An editorial in the Los Angeles Times noted that regular cigarettes were still for sale in San Francisco, arguing that “it’s bad public health policy to come down harder on the lesser of two tobacco evils.”
Juul said in a statement following the vote that the ban would “drive former adult smokers who successfully switched to vapor products back to deadly cigarettes, deny the opportunity to switch for current adult smokers, and create a thriving black market.”
The manufacturer called instead for stricter regulation and enforcement including proof-of-age identification.
Traditional “Big Tobacco” companies have increasingly marketed “smoke-free” products like e-cigarettes as far less harmful alternatives to the deadly habit they have long been peddling. But experts point out that it took decades to determine that smoking tobacco—which accounts for more than seven million premature deaths worldwide every year—is truly dangerous.

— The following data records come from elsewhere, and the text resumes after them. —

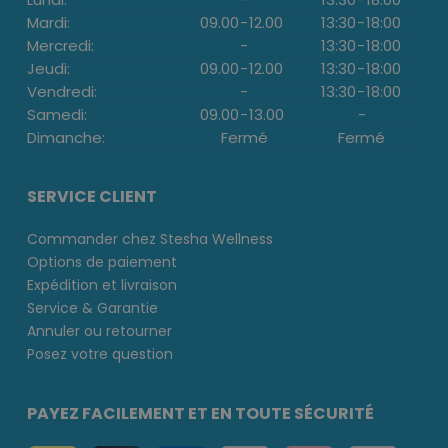
Mardi:
09.00
-
12.00
13:30
-
18:00
Mercredi:
-
13:30
-
18:00
Jeudi:
09.00
-
12.00
13:30
-
18:00
Vendredi:
-
13:30
-
18:00
Samedi:
09.00
-
13.00
-
Dimanche:
Fermé
Fermé
SERVICE CLIENT
Commander chez Stesha Wellness
Options de paiement
Expédition et livraison
Service & Garantie
Annuler ou retourner
Posez votre question
PAYEZ FACILEMENT ET EN TOUTE SÉCURITÉ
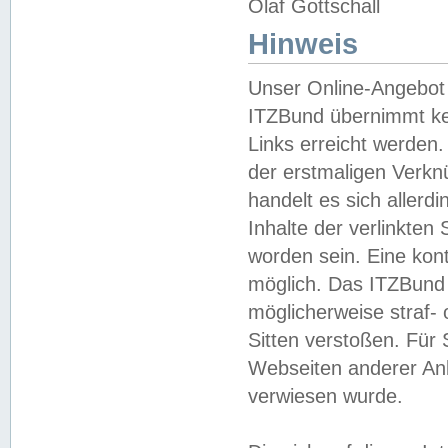
Olaf Gottschall
Hinweis
Unser Online-Angebot 
ITZBund übernimmt kei
Links erreicht werden.
der erstmaligen Verknü
handelt es sich aller
Inhalte der verlinkte
worden sein. Eine kont
möglich. Das ITZBund d
möglicherweise straf- 
Sitten verstoßen. Für
Webseiten anderer Anbi
verwiesen wurde.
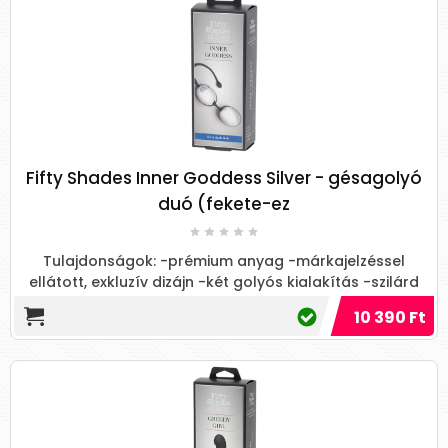
Fifty Shades Inner Goddess Silver - gésagolyó
duó (fekete-ez
Tulajdonságok: -prémium anyag -márkajelzéssel
ellátott, exkluzív dizájn -két golyós kialakítás -szilárd
anyag -bőrb...
10 390 Ft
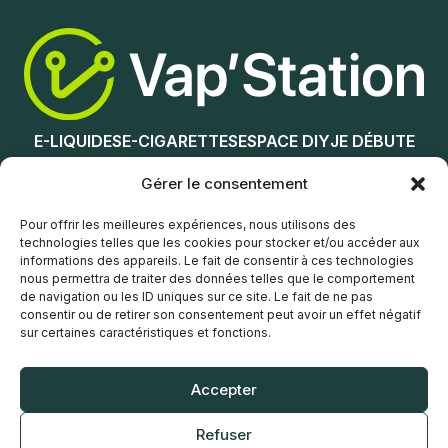
Ajouter au panier
Ajouter au panier
E-LIQUIDES
E-CIGARETTES
ESPACE DIY
JE DÉBUTE
NOS MAGASINS
Gérer le consentement
Service client
Pour offrir les meilleures expériences, nous utilisons des
technologies telles que les cookies pour stocker et/ou accéder aux
informations des appareils. Le fait de consentir à ces technologies
nous permettra de traiter des données telles que le comportement
de navigation ou les ID uniques sur ce site. Le fait de ne pas
consentir ou de retirer son consentement peut avoir un effet négatif
sur certaines caractéristiques et fonctions.
© Vap’Station
2026
Accepter
POLITIQUE DE CONFIDENTIALITÉ
Refuser
CONDITIONS GÉNÉRALES DE VENTE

The San Francisco ordinance text said that nicotine exposure during adolescence “can harm the developing brain” and “can also increase risk for future addiction to other drugs.” It would introduce fines of up $1,000 for each violation by vendors.
Unlike an e-cigarette ban in force in Singapore, the San Francisco legislation does not restrict the use of vaping products—only sales, manufacturing and distribution. Recreational cannabis use has been legal for adults in California since January last year.